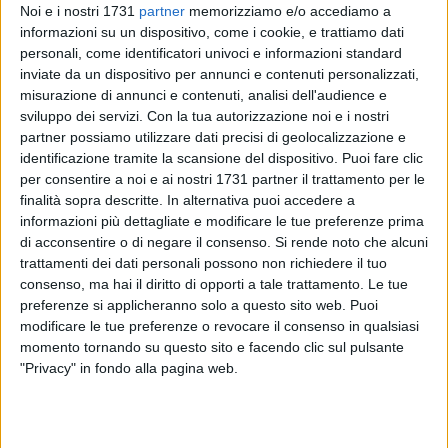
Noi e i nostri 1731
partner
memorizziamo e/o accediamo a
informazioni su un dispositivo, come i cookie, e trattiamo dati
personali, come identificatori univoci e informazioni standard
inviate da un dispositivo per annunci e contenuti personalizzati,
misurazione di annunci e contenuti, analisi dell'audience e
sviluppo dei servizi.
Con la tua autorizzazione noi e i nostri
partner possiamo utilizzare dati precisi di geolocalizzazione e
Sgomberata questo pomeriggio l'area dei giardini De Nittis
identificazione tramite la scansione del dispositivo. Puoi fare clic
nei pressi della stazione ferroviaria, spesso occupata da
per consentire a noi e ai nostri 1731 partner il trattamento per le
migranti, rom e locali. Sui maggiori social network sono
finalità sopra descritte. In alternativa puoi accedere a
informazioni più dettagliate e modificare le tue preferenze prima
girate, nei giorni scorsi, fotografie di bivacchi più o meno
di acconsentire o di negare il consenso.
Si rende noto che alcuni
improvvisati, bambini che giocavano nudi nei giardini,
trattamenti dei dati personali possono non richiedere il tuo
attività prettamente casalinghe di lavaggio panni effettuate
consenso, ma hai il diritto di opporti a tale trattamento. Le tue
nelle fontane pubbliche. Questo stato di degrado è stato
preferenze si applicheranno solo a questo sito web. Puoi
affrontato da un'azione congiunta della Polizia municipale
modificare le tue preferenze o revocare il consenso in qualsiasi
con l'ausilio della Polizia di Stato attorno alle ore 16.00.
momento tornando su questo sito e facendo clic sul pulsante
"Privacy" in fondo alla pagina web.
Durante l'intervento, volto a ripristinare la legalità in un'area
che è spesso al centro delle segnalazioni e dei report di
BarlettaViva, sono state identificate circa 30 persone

* * *

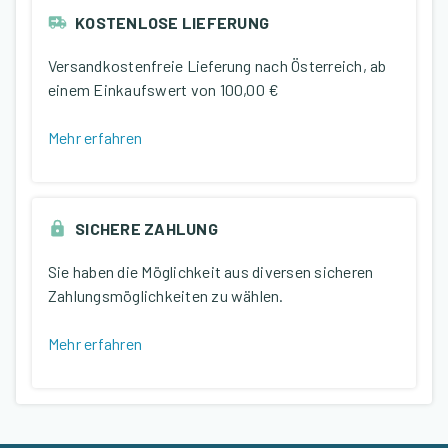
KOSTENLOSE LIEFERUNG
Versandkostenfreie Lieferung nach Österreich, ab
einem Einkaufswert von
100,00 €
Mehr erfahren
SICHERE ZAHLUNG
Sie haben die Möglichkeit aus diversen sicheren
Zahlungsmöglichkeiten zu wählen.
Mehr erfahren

▸ Work task
From the line containing "girate, nei giorni" down to the line containing "BarlettaViva, sono state" in the material above, reproduce every line exactly, including the two end lines.

▸ Answer to this exercise
girate, nei giorni scorsi, fotografie di bivacchi più o meno
di acconsentire o di negare il consenso.
Si rende noto che alcuni
improvvisati, bambini che giocavano nudi nei giardini,
trattamenti dei dati personali possono non richiedere il tuo
attività prettamente casalinghe di lavaggio panni effettuate
consenso, ma hai il diritto di opporti a tale trattamento. Le tue
nelle fontane pubbliche. Questo stato di degrado è stato
preferenze si applicheranno solo a questo sito web. Puoi
affrontato da un'azione congiunta della Polizia municipale
modificare le tue preferenze o revocare il consenso in qualsiasi
con l'ausilio della Polizia di Stato attorno alle ore 16.00.
momento tornando su questo sito e facendo clic sul pulsante
"Privacy" in fondo alla pagina web.
Durante l'intervento, volto a ripristinare la legalità in un'area
che è spesso al centro delle segnalazioni e dei report di
BarlettaViva, sono state identificate circa 30 persone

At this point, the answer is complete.